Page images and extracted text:
##########

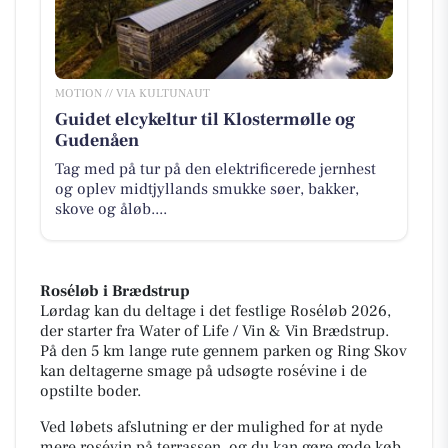
MOTION // VIA KULTUNAUT
Guidet elcykeltur til Klostermølle og
Gudenåen
Tag med på tur på den elektrificerede jernhest
og oplev midtjyllands smukke søer, bakker,
skove og åløb....
Roséløb i Brædstrup
Lørdag kan du deltage i det festlige Roséløb 2026,
der starter fra Water of Life / Vin & Vin Brædstrup.
På den 5 km lange rute gennem parken og Ring Skov
kan deltagerne smage på udsøgte rosévine i de
opstilte boder.
Ved løbets afslutning er der mulighed for at nyde
mere rosévin på terrassen, og du kan gøre gode køb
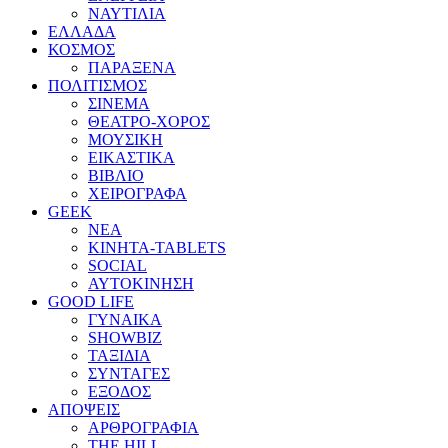
ΝΑΥΤΙΛΙΑ
ΕΛΛΑΔΑ
ΚΟΣΜΟΣ
ΠΑΡΑΞΕΝΑ
ΠΟΛΙΤΙΣΜΟΣ
ΣΙΝΕΜΑ
ΘΕΑΤΡΟ-ΧΟΡΟΣ
ΜΟΥΣΙΚΗ
ΕΙΚΑΣΤΙΚΑ
ΒΙΒΛΙΟ
ΧΕΙΡΟΓΡΑΦΑ
GEEK
ΝΕΑ
ΚΙΝΗΤΑ-TABLETS
SOCIAL
ΑΥΤΟΚΙΝΗΣΗ
GOOD LIFE
ΓΥΝΑΙΚΑ
SHOWBIZ
ΤΑΞΙΔΙΑ
ΣΥΝΤΑΓΕΣ
ΕΞΟΔΟΣ
ΑΠΟΨΕΙΣ
ΑΡΘΡΟΓΡΑΦΙΑ
THE HILL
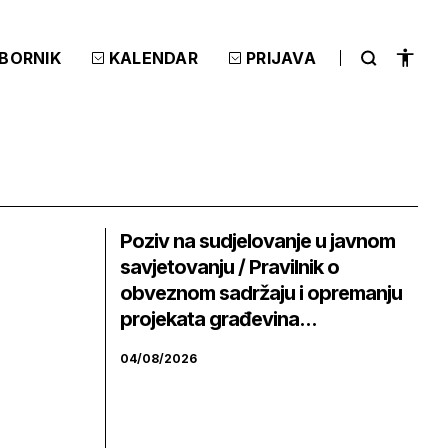
ZBORNIK
KALENDAR
PRIJAVA
Poziv na sudjelovanje u javnom
savjetovanju / Pravilnik o
obveznom sadržaju i opremanju
projekata građevina...
04/08/2026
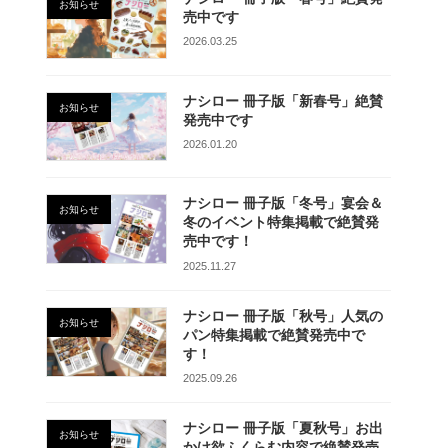
お知らせ
売中です
2026.03.25
ナシロー 冊子版「新春号」絶賛
お知らせ
発売中です
2026.01.20
ナシロー 冊子版「冬号」宴会＆
お知らせ
冬のイベント特集掲載で絶賛発
売中です！
2025.11.27
ナシロー 冊子版「秋号」人気の
お知らせ
パン特集掲載で絶賛発売中で
す！
2025.09.26
ナシロー 冊子版「夏秋号」お出
お知らせ
かけ欲ふくらむ内容で絶賛発売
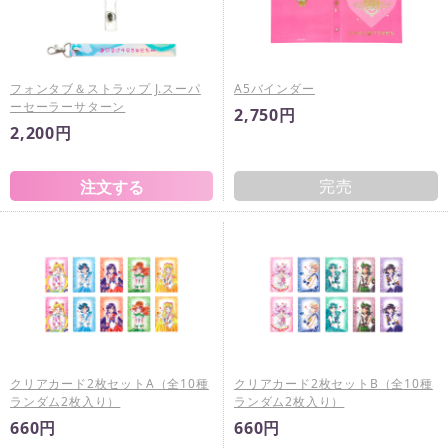
フォンタブ＆ストラップ J.スーパ
A5バインダー
ーセーラーサターン
2,750円
2,200円
完売
クリアカード2枚セットA（全10種
クリアカード2枚セットB（全10種
ランダム2枚入り）
ランダム2枚入り）
660円
660円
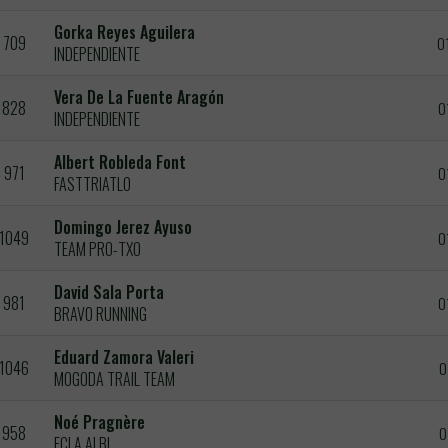
Gorka Reyes Aguilera
709
0
INDEPENDIENTE
Vera De La Fuente Aragón
828
0
INDEPENDIENTE
Albert Robleda Font
971
0
FASTTRIATLO
Domingo Jerez Ayuso
1049
0
TEAM PRO-TXO
David Sala Porta
981
0
BRAVO RUNNING
Eduard Zamora Valeri
1046
0
MOGODA TRAIL TEAM
Noé Pragnère
958
0
ECLA ALBI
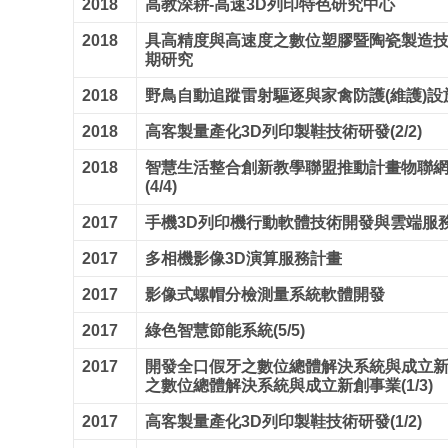
2018
高教深耕-高速3D列印特色研究中心
2018
具高精度與高速度之數位塑膠暨陶瓷製造技
期研究
2018
野鳥自動追蹤雷射驅逐與家禽防護(維護)設施(
2018
高客製量產化3D列印製鞋技術研發(2/2)
2018
智慧生活整合創新教學聯盟推動計畫物聯
(4/4)
2017
手機3D列印機行動軟體技術開發與雲端服務平
2017
多相機影像3D演算服務計畫
2017
影像式螺帽分檢測量系統軟體開發
2017
綠色智慧節能系統(5/5)
2017
開發全口假牙之數位總體解決系統與成立新
之數位總體解決系統與成立新創事業(1/3)
2017
高客製量產化3D列印製鞋技術研發(1/2)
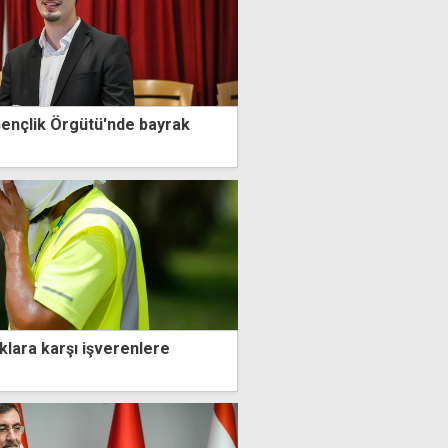
ençlik Örgütü'nde bayrak
klara karşı işverenlere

##########

TASK DIRECTIONS: What is needed is an exact copy of only the lines from the line containing "David Sala Porta" through the last line of the entries, inclusive, without the pictures.

RESULT FOR THIS TASK:
David Sala Porta
981
0
BRAVO RUNNING
Eduard Zamora Valeri
1046
0
MOGODA TRAIL TEAM
Noé Pragnère
958
0
ECLA ALBI
2018
高教深耕-高速3D列印特色研究中心
2018
具高精度與高速度之數位塑膠暨陶瓷製造技
期研究
2018
野鳥自動追蹤雷射驅逐與家禽防護(維護)設施(
2018
高客製量產化3D列印製鞋技術研發(2/2)
2018
智慧生活整合創新教學聯盟推動計畫物聯
(4/4)
2017
手機3D列印機行動軟體技術開發與雲端服務平
2017
多相機影像3D演算服務計畫
2017
影像式螺帽分檢測量系統軟體開發
2017
綠色智慧節能系統(5/5)
2017
開發全口假牙之數位總體解決系統與成立新
之數位總體解決系統與成立新創事業(1/3)
2017
高客製量產化3D列印製鞋技術研發(1/2)
ençlik Örgütü'nde bayrak
klara karşı işverenlere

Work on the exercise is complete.